As George Orwell so magnificently said (though he didn’t quite like to see it through to its conclusion) : ‘..the gentleness of English civilization is mixed up with barbarities and anachronisms. Our criminal law is as out-of-date as the muskets in the Tower. Over against the Nazi Storm Trooper you have got to set that typically English figure, the hanging judge, some gouty old bully with his mind rooted in the nineteenth century, handing out savage sentences. In England people are still hanged by the neck and flogged with the cat o’ nine tails. Both of these punishments are obscene as well as cruel, but there has never been any genuinely popular outcry against them. People accept them (and Dartmoor, and Borstal) almost as they accept the weather. They are part of “the law”, which is assumed to be unalterable.

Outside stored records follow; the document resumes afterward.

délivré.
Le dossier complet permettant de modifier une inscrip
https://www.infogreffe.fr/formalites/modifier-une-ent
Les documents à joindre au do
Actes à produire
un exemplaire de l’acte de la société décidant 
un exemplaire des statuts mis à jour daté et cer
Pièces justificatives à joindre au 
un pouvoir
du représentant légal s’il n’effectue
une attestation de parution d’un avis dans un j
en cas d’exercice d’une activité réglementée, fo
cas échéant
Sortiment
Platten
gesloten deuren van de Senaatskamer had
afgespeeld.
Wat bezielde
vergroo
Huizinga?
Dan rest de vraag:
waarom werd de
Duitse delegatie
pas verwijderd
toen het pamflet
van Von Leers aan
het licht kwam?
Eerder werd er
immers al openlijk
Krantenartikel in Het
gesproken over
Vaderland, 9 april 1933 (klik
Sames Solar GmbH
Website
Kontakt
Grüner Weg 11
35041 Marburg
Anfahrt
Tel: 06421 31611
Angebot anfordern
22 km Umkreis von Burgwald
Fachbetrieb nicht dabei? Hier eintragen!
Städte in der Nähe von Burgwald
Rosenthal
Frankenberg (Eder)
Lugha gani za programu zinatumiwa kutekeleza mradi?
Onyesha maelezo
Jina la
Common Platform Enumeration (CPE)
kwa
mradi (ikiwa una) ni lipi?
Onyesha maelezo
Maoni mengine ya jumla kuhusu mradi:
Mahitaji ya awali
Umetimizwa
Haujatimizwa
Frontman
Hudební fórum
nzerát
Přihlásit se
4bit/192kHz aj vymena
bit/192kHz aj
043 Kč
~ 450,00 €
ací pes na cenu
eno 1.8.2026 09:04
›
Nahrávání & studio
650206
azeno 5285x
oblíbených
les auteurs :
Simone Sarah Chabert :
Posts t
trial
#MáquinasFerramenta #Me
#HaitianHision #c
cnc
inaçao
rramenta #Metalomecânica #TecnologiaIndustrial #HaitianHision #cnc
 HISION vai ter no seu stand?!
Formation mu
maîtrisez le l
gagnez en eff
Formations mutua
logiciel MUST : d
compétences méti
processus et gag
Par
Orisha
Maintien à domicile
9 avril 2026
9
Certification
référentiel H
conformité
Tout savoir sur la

‘Here one comes upon an all-important English trait: the respect for constitutionalism and legality, the belief in “the law” as something above the State and above the individual, something which is cruel and stupid, of course, but at any rate incorruptible. ‘It is not that anyone imagines the law to be just. Everyone knows that there is one law for the rich and another for the poor. But no one accepts the implications of this, everyone takes it for granted that the law, such as it is, will be respected, and feels a sense of outrage when it is not. Remarks like “They can’t run me in; I haven’t done anything wrong”, or “They can’t do that; it’s against the law”, are part of the atmosphere of England. The professed enemies of society have this feeling as strongly as anyone else. One sees it in prison-books like Wilfred Macartney’s Walls Have Mouths or Jim Phelan’s Jail Journey, in the solemn idiocies that take place at the trials of Conscientious Objectors, in letters to the papers from eminent Marxist professors, pointing out that this or that is a “miscarriage of British justice”. Everyone believes in his heart that the law can be, ought to be, and, on the whole, will be impartially administered. The totalitarian idea that there is no such thing as law, there is only power, has never taken root. Even the intelligentsia have only accepted it in theory.

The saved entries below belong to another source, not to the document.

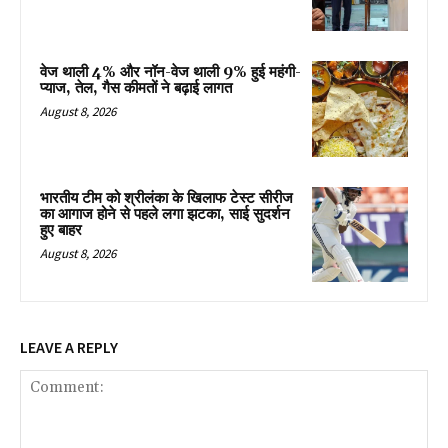
वेज थाली 4% और नॉन-वेज थाली 9% हुई महंगी-
प्याज, तेल, गैस कीमतों ने बढ़ाई लागत
August 8, 2026
भारतीय टीम को श्रीलंका के खिलाफ टेस्ट सीरीज
का आगाज होने से पहले लगा झटका, साई सुदर्शन
हुए बाहर
August 8, 2026
LEAVE A REPLY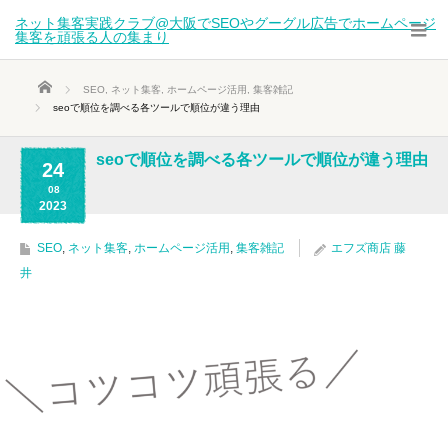
ネット集客実践クラブ@大阪でSEOやグーグル広告でホームページ
集客を頑張る人の集まり
ホーム
SEO
,
ネット集客
,
ホームページ活用
,
集客雑記
seoで順位を調べる各ツールで順位が違う理由
seoで順位を調べる各ツールで順位が違う理由
24
08
2023
SEO
,
ネット集客
,
ホームページ活用
,
集客雑記
エフズ商店 藤
井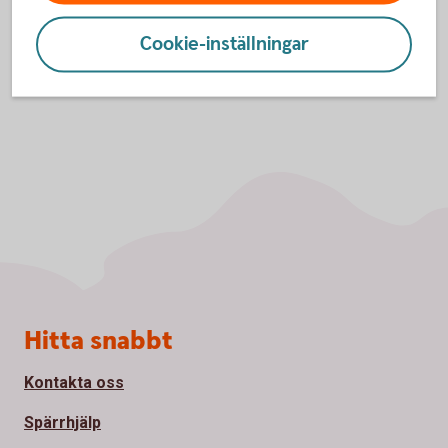
Cookie-inställningar
Sidfot
Hitta snabbt
Kontakta oss
Spärrhjälp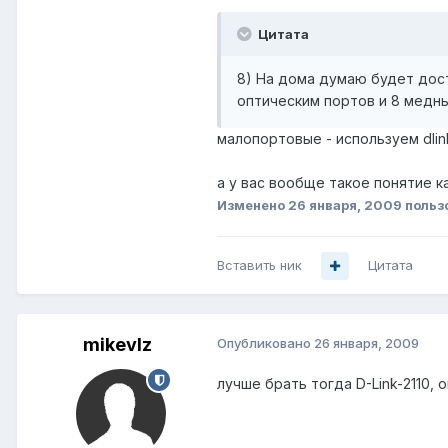
Цитата
8) На дома думаю будет дост
оптическим портов и 8 медны
малопортовые - используем dlin
а у вас вообще такое понятие к
Изменено
26 января, 2009
польз
Вставить ник
Цитата
mikevlz
Опубликовано
26 января, 2009
лучше брать тогда D-Link-2110, 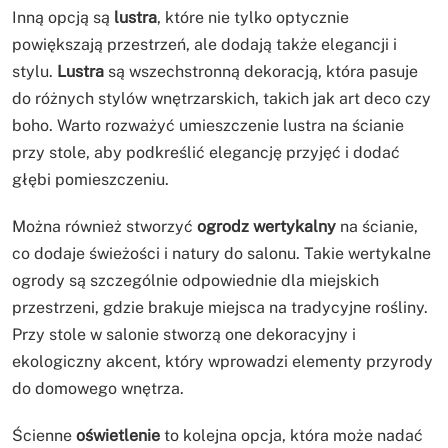
Inną opcją są
lustra
, które nie tylko optycznie
powiększają przestrzeń, ale dodają także elegancji i
stylu.
Lustra
są wszechstronną dekoracją, która pasuje
do różnych stylów wnętrzarskich, takich jak art deco czy
boho. Warto rozważyć umieszczenie lustra na ścianie
przy stole, aby podkreślić elegancję przyjęć i dodać
głębi pomieszczeniu.
Można również stworzyć
ogrodz wertykalny
na ścianie,
co dodaje świeżości i natury do salonu. Takie wertykalne
ogrody są szczególnie odpowiednie dla miejskich
przestrzeni, gdzie brakuje miejsca na tradycyjne rośliny.
Przy stole w salonie stworzą one dekoracyjny i
ekologiczny akcent, który wprowadzi elementy przyrody
do domowego wnętrza.
Ścienne
oświetlenie
to kolejna opcja, która może nadać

‘An illusion can become a half-truth, a mask can alter the expression of a face. The familiar arguments to the effect that democracy is “just the same as” or “just as bad as” totalitarianism never take account of this fact. All such arguments boil down to saying that half a loaf is the same as no bread. In England such concepts as justice, liberty and objective truth are still believed in. They may be illusions, but they are very powerful illusions. The belief in them influences conduct, national life is different because of them. In proof of which, look about you.
'Where are the rubber truncheons, where is the castor oil? The sword is still in the scabbard, and while it stays there corruption cannot go beyond a certain point. The English electoral system, for instance, is an all-but open fraud. In a dozen obvious ways it is gerrymandered in the interest of the moneyed class. But until some deep change has occurred in the public mind, it cannot become completely corrupt. You do not arrive at the polling booth to find men with revolvers telling you which way to vote, nor are the votes miscounted, nor is there any direct bribery. Even hypocrisy is a powerful safeguard. The hanging judge, that evil old man in scarlet robe and horsehair wig, whom nothing short of dynamite will ever teach what century he is living in, but who will at any rate interpret the law according to the books and will in no circumstances take a money bribe, is one of the symbolic figures of England. He is a symbol of the strange mixture of reality and illusion, democracy and privilege, humbug and decency, the subtle network of compromises, by which the nation keeps itself in its familiar shape.’